Switching amplifiers are used in various electronic components such as audio amplifiers. A switching amplifier consists of a network of switching elements that produces a square wave output and is connected to a load through a power stage. The switching amplifier typically uses pulse width modulation (PWM). The MOSFETs are switched either on or off, rather than operated in linear mode, to convert an input signal to a sequence of pulses (a PWM signal) whose averaged value is directly proportional to the amplitude of the input signal at that time. The frequency of the pulses is typically ten or more times the highest frequency of interest of the input signal. The switching amplifier is used in audio equipment, for example, when reproducing analog signals stored on a compact disc in a digital format.
The PWM switching period is typically fixed. The ratio of the time that a PWM signal is high to the switching period is called the duty ratio. A digital PWM signal is defined by the switching period and the duty ratios. During digital processing, the PWM duty ratio is quantized, resulting in a signal-to-noise ratio that is reduced from that of the original signal. The quantized PWM signal introduces audible distortion and raises the noise level of the audible frequency band. Accordingly, noise shaping is used on the PWM signal to manipulate the signal to reduce the noise level and force the noise out of the audible range. Noise shaping uses a noise shaping loop within the digital processor.
In audio equipment using the switching amplifier, at peaks of audio and high volume settings, the desired output voltage exceeds the capability of the power supply and the power stage. During these times, the largest output power can be obtained by stopping switching of the MOSFETs and allowing the entire power supply across the load. However, large input signals can cause the noise shaping loop to become unstable.
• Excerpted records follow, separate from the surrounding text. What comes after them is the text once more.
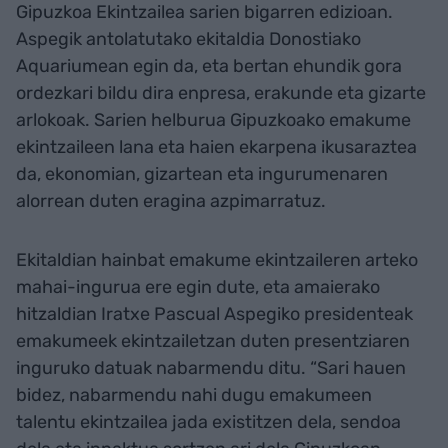
Gipuzkoa Ekintzailea sarien bigarren edizioan.
Aspegik antolatutako ekitaldia Donostiako
Aquariumean egin da, eta bertan ehundik gora
ordezkari bildu dira enpresa, erakunde eta gizarte
arlokoak. Sarien helburua Gipuzkoako emakume
ekintzaileen lana eta haien ekarpena ikusaraztea
da, ekonomian, gizartean eta ingurumenaren
alorrean duten eragina azpimarratuz.
Ekitaldian hainbat emakume ekintzaileren arteko
mahai-ingurua ere egin dute, eta amaierako
hitzaldian Iratxe Pascual Aspegiko presidenteak
emakumeek ekintzailetzan duten presentziaren
inguruko datuak nabarmendu ditu. “Sari hauen
bidez, nabarmendu nahi dugu emakumeen
talentu ekintzailea jada existitzen dela, sendoa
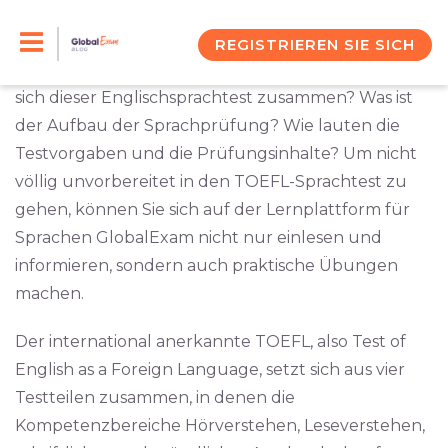
Skip
Wenn Sie TOEFL-Test hören, dann denken Sie
wahrscheinlich sofort an einen Englischtest wie Sie
to
REGISTRIEREN SIE SICH
ihn aus der Schule kennen. Aber wie genau setzt
content
sich dieser Englischsprachtest zusammen? Was ist
der Aufbau der Sprachprüfung? Wie lauten die
Testvorgaben und die Prüfungsinhalte? Um nicht
völlig unvorbereitet in den TOEFL-Sprachtest zu
gehen, können Sie sich auf der Lernplattform für
Sprachen GlobalExam nicht nur einlesen und
informieren, sondern auch praktische Übungen
machen.
Der international anerkannte TOEFL, also Test of
English as a Foreign Language, setzt sich aus vier
Testteilen zusammen, in denen die
Kompetenzbereiche Hörverstehen, Leseverstehen,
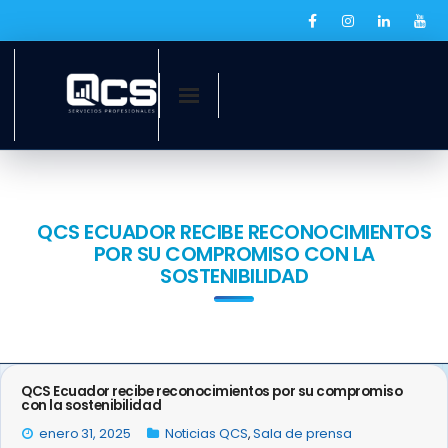
Inicio
¿Quiénes somos?
QCS ECUADOR RECIBE RECONOCIMIENTOS
POR SU COMPROMISO CON LA
Servicios
SOSTENIBILIDAD
Ofertas laborales
QCS Digital
QCS Ecuador recibe reconocimientos por su compromiso
Prensa
con la sostenibilidad
enero 31, 2025
Noticias QCS
,
Sala de prensa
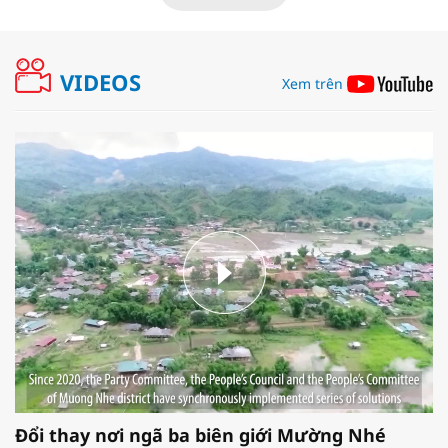
VIDEOS
Xem trên
Đổi thay nơi ngã ba biên giới Mường Nhé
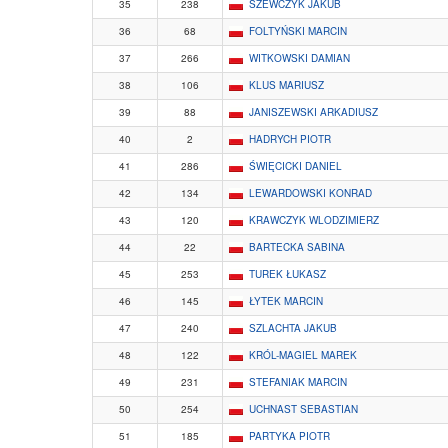
35
238
SZEWCZYK JAKUB
36
68
FOLTYŃSKI MARCIN
37
266
WITKOWSKI DAMIAN
38
106
KLUS MARIUSZ
39
88
JANISZEWSKI ARKADIUSZ
40
2
HADRYCH PIOTR
41
286
ŚWIĘCICKI DANIEL
42
134
LEWARDOWSKI KONRAD
43
120
KRAWCZYK WLODZIMIERZ
44
22
BARTECKA SABINA
45
253
TUREK ŁUKASZ
46
145
ŁYTEK MARCIN
47
240
SZLACHTA JAKUB
48
122
KRÓL-MAGIEL MAREK
49
231
STEFANIAK MARCIN
50
254
UCHNAST SEBASTIAN
51
185
PARTYKA PIOTR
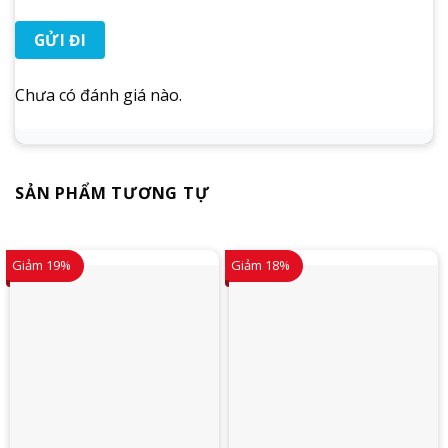
Chưa có đánh giá nào.
SẢN PHẨM TƯƠNG TỰ
Giảm 19%
Giảm 18%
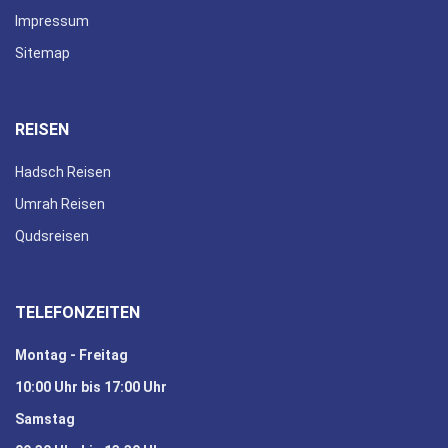
Impressum
Sitemap
REISEN
Hadsch Reisen
Umrah Reisen
Qudsreisen
TELEFONZEITEN
Montag - Freitag
10:00 Uhr bis 17:00 Uhr
Samstag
One approach to increase the stability is to artificially limit the amplitude of the input signal to a lower value, and thus the duty ratio of the PWM signal, before the noise shaping loop goes unstable. However, this reduces the peak power out of the amplifier due to both the reduction in duty ratio range and the relative inefficiency of the power stage when operated with a very high or low duty ratio. Additionally, artifacts in the audio signal may be introduced by the transition from the switching mode to the saturation mode (and back) of the switching amplifier. Further, if a lookup table is used to provide the amplitude limitation, a large amount of memory (which is relatively expensive) is used, and the power consumption and size of the device is increased.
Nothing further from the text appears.